On the facts established in the report, there is prima facie evidence that the human rights of those who died in and were affected by the fire were violated. The rights to life, to family life and to property are all protected under domestic law through the Human Rights Act 1998. The UK is also a signatory to the International Covenant on Economic, Social and Cultural Rights, which recognises the rights to adequate housing and to the highest attainable standard of health. If there is a foreseeable risk to human rights of which the government (local or national) is or should be aware, and the government is in a position to ameliorate that risk, then a failure to do so amounts to a failure to secure the right in question. Human rights, however, are effectively ignored in Moore-Bick’s report.

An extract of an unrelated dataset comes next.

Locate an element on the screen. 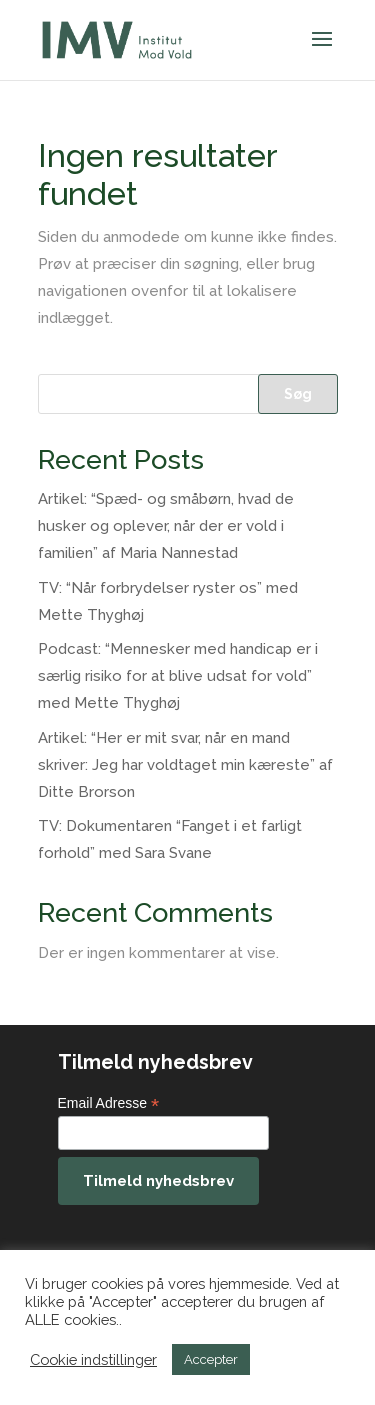  Søg is located at coordinates (298, 394).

I lived for several years on the 10th floor of a tower block in Cumbernauld. It swayed a bit in the wind, but had been strengthened after the Ronan Point disaster. Ronan Point in Canning Town was built from large prefabricated concrete panels. Ivy Hodge was one of its first tenants, moving into a corner flat on the 18th floor on 15 April 1968. At 5.45 a.m. on 16 May, she struck a match to light her gas cooker. A friend had fitted the cooker. He tested for leaks using a lighted match, but had used a substandard nut, and there was a leak. The explosion blew out the external load-bearing walls of her living room and bedroom. The corner walls of the flats above collapsed and fell. Their weight took out all the corners of the flats below. Four people were crushed to death.
A police helicopter crashed into the Clutha Vaults Bar in Glasgow on 29 November 2013. The pilot, two police officer passengers and seven in the bar were killed. The Air Accidents Investigation Branch published its final report last week. Relatives of those who died had been briefed in advance. They said that they were doubly disappointed.